A square has a perimeter of 12 centimeters. How do you find the length of the diagonal of the square?

Answer 1

Hint: We are given a square whose perimeter has 12cm, we are asked to find the length of the diagonal of the square. To do so, we will learn first about square, how are perimeter of square related to its side, then we learn how side are related to the diagonal, we will also use Pythagoras theorem ${{P}^{2}}={{B}^{2}}+{{H}^{2}}$ to solve our problem.

Complete step-by-step solution:
We are given a square whose perimeter is 12 cm.
We know that a square is a regular 4 sided polygon so all sides are equal.
Perimeter of any degree is the sum of all sides.
Since in square all sides are equal, so perimeter of square is $4\times sides.$
We are given perimeter of square as 12 cm so, perimeter $=12cm$ .
As we know $\text{Perimeter }=4\times \text{side}$ .
So, we get –
$4\times \text{side=12}$ (as perimeter $=12$ )
So, dividing both side by 4, we get –
$\dfrac{4\times \text{side}}{4}=\dfrac{12}{4}$
$\Rightarrow \text{side}=3$
So, we get a side of a square of 3cm.

Now, we have to find the length of the diagonal to do so we first see what one diagonal the line joining the opposite and of the vertex of the square are called as diagonal.

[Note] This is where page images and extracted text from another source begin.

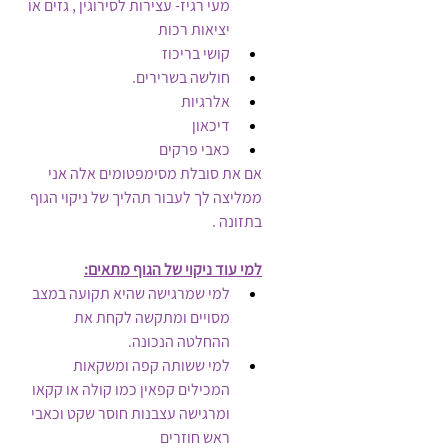
מעי רגיז- עצירות לסירוגין , גזים או 
יציאות רכות
קושי בריכוז
חולשה בשרירים.
אלרגיות
דיכאון
כאבי פרקים
אם את סובלת מסימפטומים אלה אני 
ממליצה לך לעבור תהליך של ניקוי הגוף 
בתזונה .
למי עוד ניקוי של הגוף מתאים:
למי שמרגישה שהיא תקועה במצב 
מסויים ומתקשה לקחת את 
ההחלטה הנכונה.
למי ששותה קפה ומשקאות 
המכילים קפאין כמו קולה או קקאו 
ומרגישה עצבנות חוסר שקט וכאבי 
ראש חוזרים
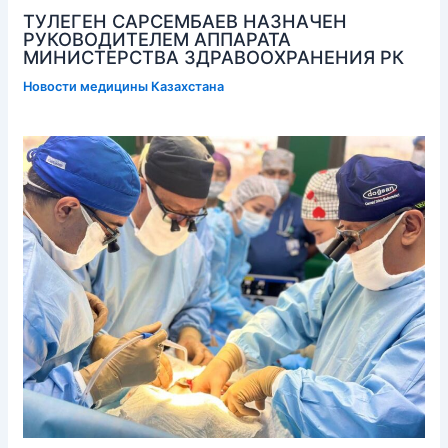
ТУЛЕГЕН САРСЕМБАЕВ НАЗНАЧЕН
РУКОВОДИТЕЛЕМ АППАРАТА
МИНИСТЕРСТВА ЗДРАВООХРАНЕНИЯ РК
Новости медицины Казахстана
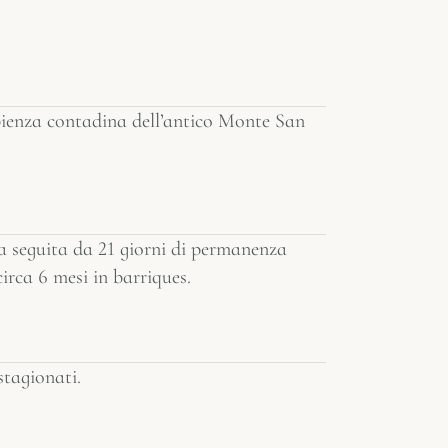
sapienza contadina dell’antico Monte San
ra seguita da 21 giorni di permanenza
irca 6 mesi in barriques.
stagionati.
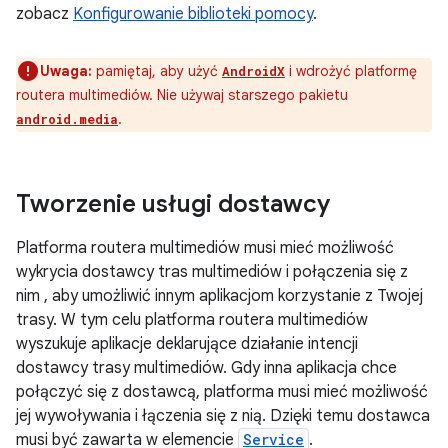
zobacz
Konfigurowanie biblioteki pomocy
.
Uwaga:
pamiętaj, aby użyć
i wdrożyć platformę
AndroidX
routera multimediów. Nie używaj starszego pakietu
.
android.media
Tworzenie usługi dostawcy
Platforma routera multimediów musi mieć możliwość
wykrycia dostawcy tras multimediów i połączenia się z
nim , aby umożliwić innym aplikacjom korzystanie z Twojej
trasy. W tym celu platforma routera multimediów
wyszukuje aplikacje deklarujące działanie intencji
dostawcy trasy multimediów. Gdy inna aplikacja chce
połączyć się z dostawcą, platforma musi mieć możliwość
jej wywoływania i łączenia się z nią. Dzięki temu dostawca
musi być zawarta w elemencie
Service
.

Now as we know SQUARE has ${{90}^{\circ }}$ angle at each vertex so sides and diagonal form a right angle triangle. We have a side of length 3cm and diagonal say D.

So, we will use Pythagoras theorem which say ${{P}^{2}}+{{B}^{2}}={{H}^{2}}$
We have Base $B=3$ and Perpendicular $P=3cm$ and hypotenuse as Diagonal D. So, we get –
${{D}^{2}}={{3}^{2}}+{{3}^{2}}$
As ${{3}^{2}}=9$ so,
${{D}^{2}}=9+9=18$ so,
${{D}^{2}}=18$
By simplifying, we get –
$\begin{align}
  & D=\sqrt{18} \\
 & =\sqrt{3\times 3\times 2} \\
\end{align}$
As 3 is making a pair, so it came out. We get –
$D=3\sqrt{2}cm$
Length of diagonal is $3\sqrt{2}cm$.

Note: We should be using Pythagoras theorem carefully it is always ${{P}^{2}}+{{B}^{2}}={{H}^{2}}$ , if we change the value as ${{P}^{2}}+{{H}^{2}}={{B}^{2}}$ or ${{P}^{2}}={{H}^{2}}+{{B}^{2}}$ or ${{P}^{2}}-{{B}^{2}}={{H}^{2}}$ , they all will lead us to get incorrect solution, also while finding diagonal we should remember length are always positive. So, ${{D}^{2}}=18\Rightarrow D=3\sqrt{2}$ , we do not discuss negative signs as it can never be an available option for length of diagonal.